* EXERCISE OBJECTIVE *
The entries below must be reproduced exactly; their pictures are not part of the copy.
───── SOURCE MATERIAL ─────
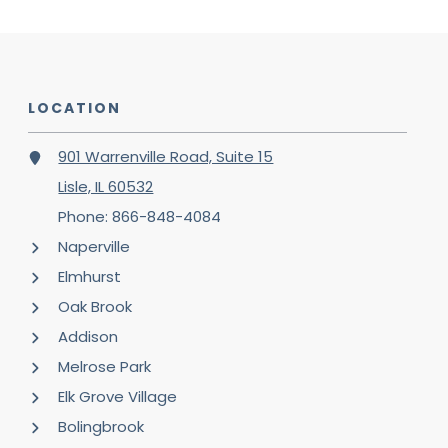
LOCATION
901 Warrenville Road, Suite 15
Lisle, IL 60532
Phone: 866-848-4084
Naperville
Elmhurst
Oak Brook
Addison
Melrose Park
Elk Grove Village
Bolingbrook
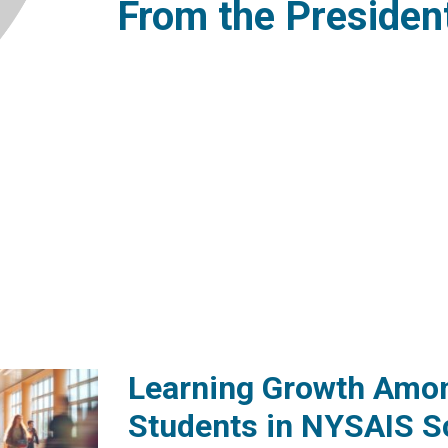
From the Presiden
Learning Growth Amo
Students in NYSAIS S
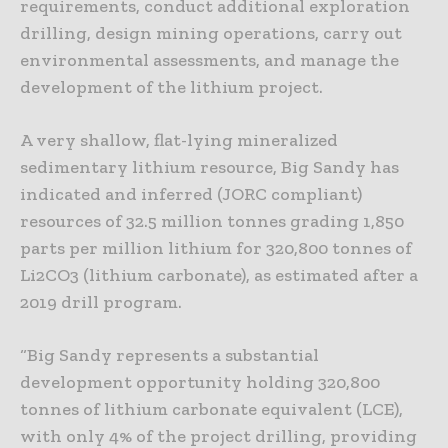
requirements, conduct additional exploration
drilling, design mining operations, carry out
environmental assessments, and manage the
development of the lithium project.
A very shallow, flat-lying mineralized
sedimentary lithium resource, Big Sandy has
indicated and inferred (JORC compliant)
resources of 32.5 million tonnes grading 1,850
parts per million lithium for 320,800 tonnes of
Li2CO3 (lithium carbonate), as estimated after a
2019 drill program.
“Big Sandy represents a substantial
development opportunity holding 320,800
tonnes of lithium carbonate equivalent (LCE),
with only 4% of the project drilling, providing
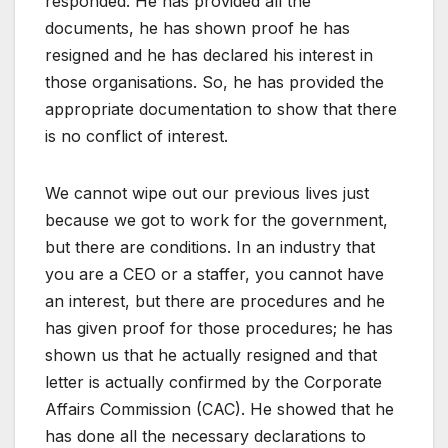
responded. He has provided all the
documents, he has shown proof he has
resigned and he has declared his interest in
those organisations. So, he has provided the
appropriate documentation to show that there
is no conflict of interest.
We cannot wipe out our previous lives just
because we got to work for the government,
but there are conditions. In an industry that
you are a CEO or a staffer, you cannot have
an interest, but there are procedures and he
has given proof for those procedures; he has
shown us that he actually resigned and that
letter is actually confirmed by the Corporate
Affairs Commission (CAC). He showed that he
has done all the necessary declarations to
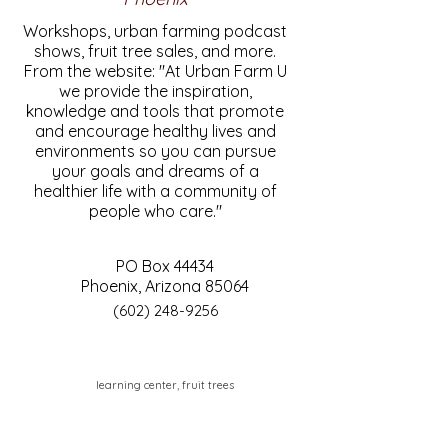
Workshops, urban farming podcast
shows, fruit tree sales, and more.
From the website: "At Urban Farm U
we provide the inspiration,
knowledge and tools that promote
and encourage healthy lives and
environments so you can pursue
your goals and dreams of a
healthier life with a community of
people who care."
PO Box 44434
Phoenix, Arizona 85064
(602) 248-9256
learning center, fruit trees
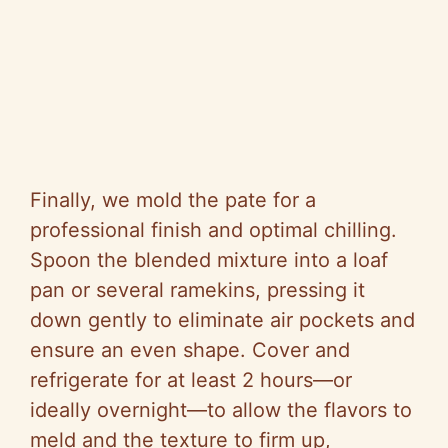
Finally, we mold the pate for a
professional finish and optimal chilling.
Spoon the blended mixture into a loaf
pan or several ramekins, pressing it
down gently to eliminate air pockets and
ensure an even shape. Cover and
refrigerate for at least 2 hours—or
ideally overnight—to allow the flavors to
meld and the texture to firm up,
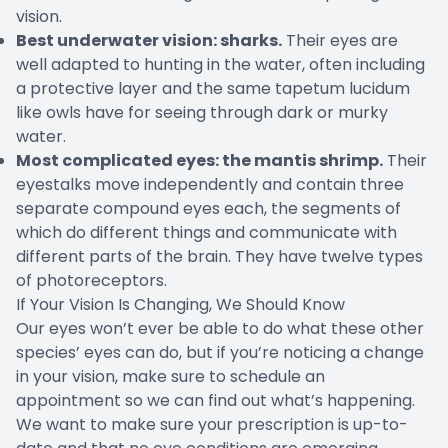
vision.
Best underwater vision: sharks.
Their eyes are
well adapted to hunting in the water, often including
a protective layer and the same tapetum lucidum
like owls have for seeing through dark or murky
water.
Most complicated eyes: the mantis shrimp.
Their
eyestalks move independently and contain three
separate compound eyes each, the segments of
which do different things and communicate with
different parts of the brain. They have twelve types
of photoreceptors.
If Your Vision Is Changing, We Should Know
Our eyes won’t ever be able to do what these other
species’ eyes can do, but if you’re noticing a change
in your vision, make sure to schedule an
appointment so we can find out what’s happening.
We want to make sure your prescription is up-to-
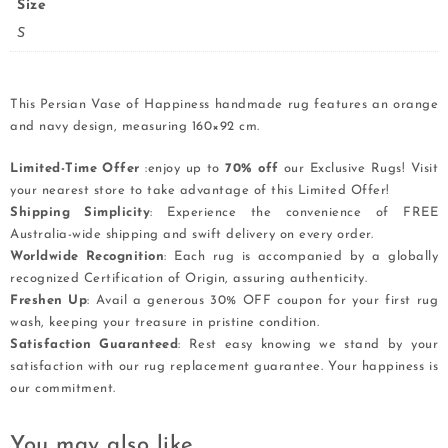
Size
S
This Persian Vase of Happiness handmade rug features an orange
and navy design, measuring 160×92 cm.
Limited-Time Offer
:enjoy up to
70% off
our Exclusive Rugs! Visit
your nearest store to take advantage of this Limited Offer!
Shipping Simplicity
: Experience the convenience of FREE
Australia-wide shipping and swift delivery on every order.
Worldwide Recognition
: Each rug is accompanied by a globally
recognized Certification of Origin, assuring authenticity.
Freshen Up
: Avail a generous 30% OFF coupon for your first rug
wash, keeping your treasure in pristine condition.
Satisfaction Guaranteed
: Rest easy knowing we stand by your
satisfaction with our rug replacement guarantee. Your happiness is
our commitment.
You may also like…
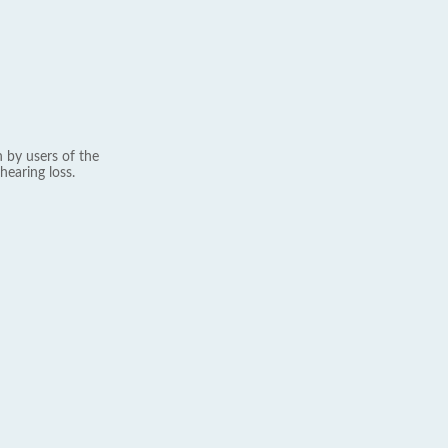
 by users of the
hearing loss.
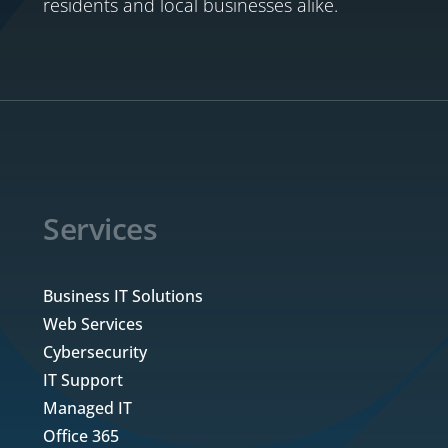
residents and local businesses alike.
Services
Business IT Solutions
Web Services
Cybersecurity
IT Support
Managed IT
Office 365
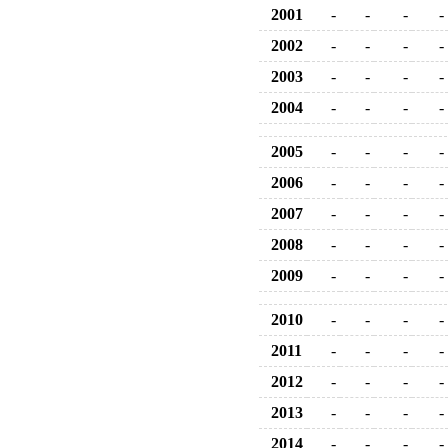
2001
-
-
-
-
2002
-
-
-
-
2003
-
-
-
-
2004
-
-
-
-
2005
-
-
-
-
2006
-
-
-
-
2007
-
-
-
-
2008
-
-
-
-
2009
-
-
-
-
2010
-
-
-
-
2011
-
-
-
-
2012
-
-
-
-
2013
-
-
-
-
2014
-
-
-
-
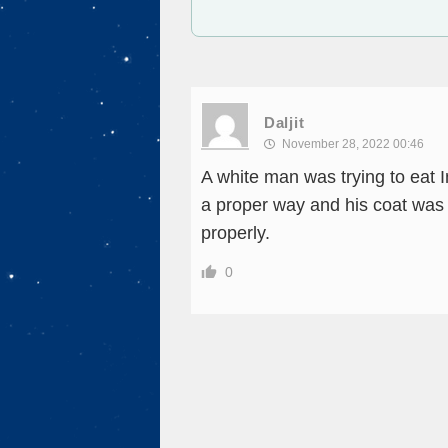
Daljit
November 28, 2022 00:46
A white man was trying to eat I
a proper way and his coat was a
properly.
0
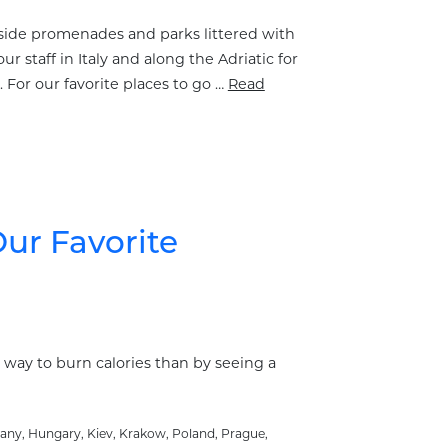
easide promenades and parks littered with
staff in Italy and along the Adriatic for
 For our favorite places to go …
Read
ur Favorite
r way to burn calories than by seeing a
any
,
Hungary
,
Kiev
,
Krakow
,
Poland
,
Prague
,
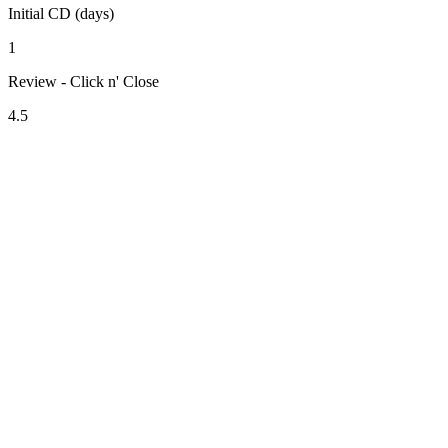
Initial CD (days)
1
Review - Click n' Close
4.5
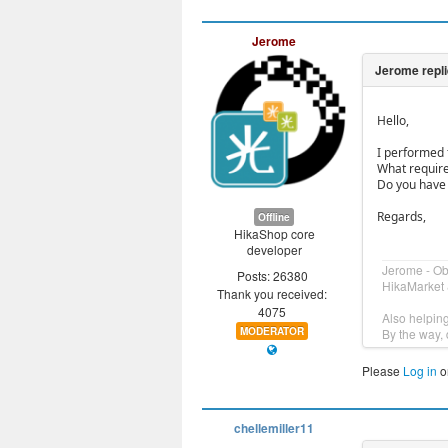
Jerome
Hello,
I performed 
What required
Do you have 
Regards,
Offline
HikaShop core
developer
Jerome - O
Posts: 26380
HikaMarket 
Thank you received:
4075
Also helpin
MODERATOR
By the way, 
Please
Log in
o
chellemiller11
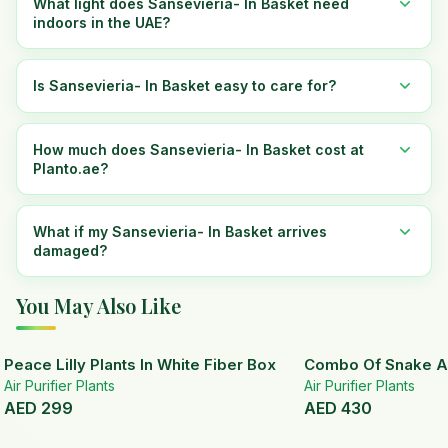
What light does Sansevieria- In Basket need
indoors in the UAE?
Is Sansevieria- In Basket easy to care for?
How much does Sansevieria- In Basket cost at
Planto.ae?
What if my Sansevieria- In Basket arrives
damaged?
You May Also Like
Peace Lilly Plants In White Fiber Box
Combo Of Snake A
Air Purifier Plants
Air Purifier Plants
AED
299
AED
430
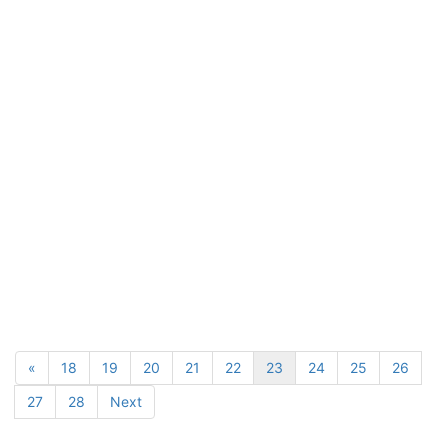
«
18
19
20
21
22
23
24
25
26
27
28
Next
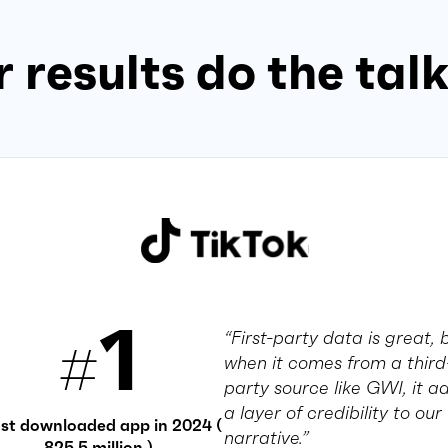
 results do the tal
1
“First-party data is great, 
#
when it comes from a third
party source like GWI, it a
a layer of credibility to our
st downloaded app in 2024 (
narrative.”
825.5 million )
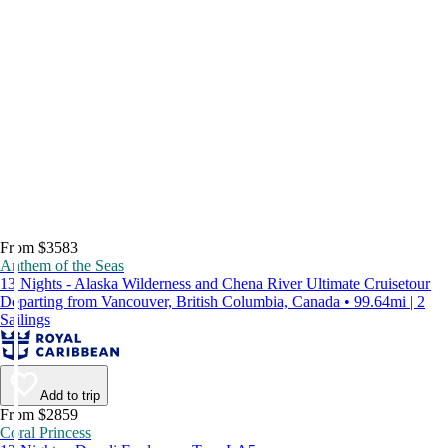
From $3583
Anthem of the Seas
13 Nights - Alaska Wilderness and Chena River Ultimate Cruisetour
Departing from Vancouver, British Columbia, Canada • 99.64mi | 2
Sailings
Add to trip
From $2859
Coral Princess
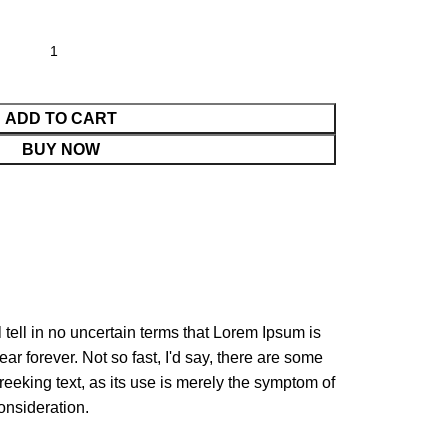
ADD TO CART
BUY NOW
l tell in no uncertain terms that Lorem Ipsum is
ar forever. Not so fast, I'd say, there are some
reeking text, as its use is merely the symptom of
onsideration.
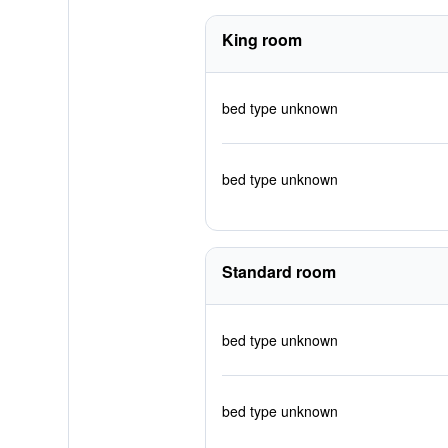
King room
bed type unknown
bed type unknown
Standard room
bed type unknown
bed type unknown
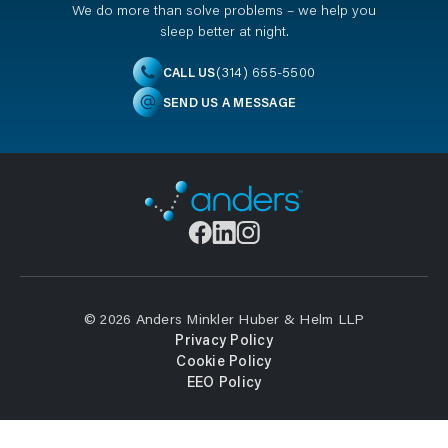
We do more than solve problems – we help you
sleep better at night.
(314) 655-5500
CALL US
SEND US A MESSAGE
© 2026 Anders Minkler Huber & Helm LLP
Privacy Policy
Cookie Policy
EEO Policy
─────
* SOLUTION TO THE PROBLEM *
LOCATION
901 Warrenville Road, Suite 15
Lisle, IL 60532
Phone: 866-848-4084
Naperville
Elmhurst
Oak Brook
Addison
Melrose Park
Elk Grove Village
Bolingbrook
From the Presiden
Learning Growth Amo
Students in NYSAIS S
requirements, conduct additional exploration
drilling, design mining operations, carry out
environmental assessments, and manage the
development of the lithium project.
A very shallow, flat-lying mineralized
sedimentary lithium resource, Big Sandy has
indicated and inferred (JORC compliant)
resources of 32.5 million tonnes grading 1,850
parts per million lithium for 320,800 tonnes of
Li2CO3 (lithium carbonate), as estimated after a
2019 drill program.
“Big Sandy represents a substantial
development opportunity holding 320,800
tonnes of lithium carbonate equivalent (LCE),
with only 4% of the project drilling, providing
responded. He has provided all the
documents, he has shown proof he has
resigned and he has declared his interest in
those organisations. So, he has provided the
appropriate documentation to show that there
is no conflict of interest.
We cannot wipe out our previous lives just
because we got to work for the government,
but there are conditions. In an industry that
you are a CEO or a staffer, you cannot have
an interest, but there are procedures and he
has given proof for those procedures; he has
shown us that he actually resigned and that
letter is actually confirmed by the Corporate
Affairs Commission (CAC). He showed that he
has done all the necessary declarations to
Workshops, urban farming podcast
shows, fruit tree sales, and more.
From the website: "At Urban Farm U
we provide the inspiration,
knowledge and tools that promote
and encourage healthy lives and
environments so you can pursue
your goals and dreams of a
healthier life with a community of
people who care."
PO Box 44434
Phoenix, Arizona 85064
(602) 248-9256
learning center, fruit trees
Finally, we mold the pate for a
professional finish and optimal chilling.
Spoon the blended mixture into a loaf
pan or several ramekins, pressing it
down gently to eliminate air pockets and
ensure an even shape. Cover and
refrigerate for at least 2 hours—or
ideally overnight—to allow the flavors to
meld and the texture to firm up,
vision.
Best underwater vision: sharks.
Their eyes are
well adapted to hunting in the water, often including
a protective layer and the same tapetum lucidum
like owls have for seeing through dark or murky
water.
Most complicated eyes: the mantis shrimp.
Their
eyestalks move independently and contain three
separate compound eyes each, the segments of
which do different things and communicate with
different parts of the brain. They have twelve types
of photoreceptors.
If Your Vision Is Changing, We Should Know
Our eyes won’t ever be able to do what these other
species’ eyes can do, but if you’re noticing a change
in your vision, make sure to schedule an
appointment so we can find out what’s happening.
We want to make sure your prescription is up-to-
Size
S
This Persian Vase of Happiness handmade rug features an orange
and navy design, measuring 160×92 cm.
Limited-Time Offer
:enjoy up to
70% off
our Exclusive Rugs! Visit
your nearest store to take advantage of this Limited Offer!
Shipping Simplicity
: Experience the convenience of FREE
Australia-wide shipping and swift delivery on every order.
Worldwide Recognition
: Each rug is accompanied by a globally
recognized Certification of Origin, assuring authenticity.
Freshen Up
: Avail a generous 30% OFF coupon for your first rug
wash, keeping your treasure in pristine condition.
Satisfaction Guaranteed
: Rest easy knowing we stand by your
satisfaction with our rug replacement guarantee. Your happiness is
our commitment.
You may also like…
 by users of the
hearing loss.
residents and local businesses alike.
Services
Business IT Solutions
Web Services
Cybersecurity
IT Support
Managed IT
Office 365
2001
-
-
-
-
2002
-
-
-
-
2003
-
-
-
-
2004
-
-
-
-
2005
-
-
-
-
2006
-
-
-
-
2007
-
-
-
-
2008
-
-
-
-
2009
-
-
-
-
2010
-
-
-
-
2011
-
-
-
-
2012
-
-
-
-
2013
-
-
-
-
2014
-
-
-
-
Daljit
November 28, 2022 00:46
A white man was trying to eat I
a proper way and his coat was a
properly.
0
easide promenades and parks littered with
staff in Italy and along the Adriatic for
 For our favorite places to go …
Read
ur Favorite
r way to burn calories than by seeing a
any
,
Hungary
,
Kiev
,
Krakow
,
Poland
,
Prague
,
Initial CD (days)
1
Review - Click n' Close
4.5
Jerome
Hello,
I performed 
What required
Do you have 
Regards,
Offline
HikaShop core
developer
Jerome - O
Posts: 26380
HikaMarket 
Thank you received:
4075
Also helpin
MODERATOR
By the way, 
Please
Log in
o
chellemiller11
What light does Sansevieria- In Basket need
indoors in the UAE?
Is Sansevieria- In Basket easy to care for?
How much does Sansevieria- In Basket cost at
Planto.ae?
What if my Sansevieria- In Basket arrives
damaged?
You May Also Like
Peace Lilly Plants In White Fiber Box
Combo Of Snake A
Air Purifier Plants
Air Purifier Plants
AED
299
AED
430
«
18
19
20
21
22
23
24
25
26
27
28
Next
 results do the tal
1
“First-party data is great, 
#
when it comes from a third
party source like GWI, it a
a layer of credibility to our
st downloaded app in 2024 (
narrative.”
825.5 million )
From $3583
Anthem of the Seas
13 Nights - Alaska Wilderness and Chena River Ultimate Cruisetour
Departing from Vancouver, British Columbia, Canada • 99.64mi | 2
Sailings
Add to trip
From $2859
Coral Princess
ADD TO CART
BUY NOW
l tell in no uncertain terms that Lorem Ipsum is
ar forever. Not so fast, I'd say, there are some
reeking text, as its use is merely the symptom of
onsideration.
King room
bed type unknown
bed type unknown
Standard room
bed type unknown
bed type unknown
We do more than solve problems – we help you
sleep better at night.
(314) 655-5500
CALL US
SEND US A MESSAGE
© 2026 Anders Minkler Huber & Helm LLP
Privacy Policy
Cookie Policy
EEO Policy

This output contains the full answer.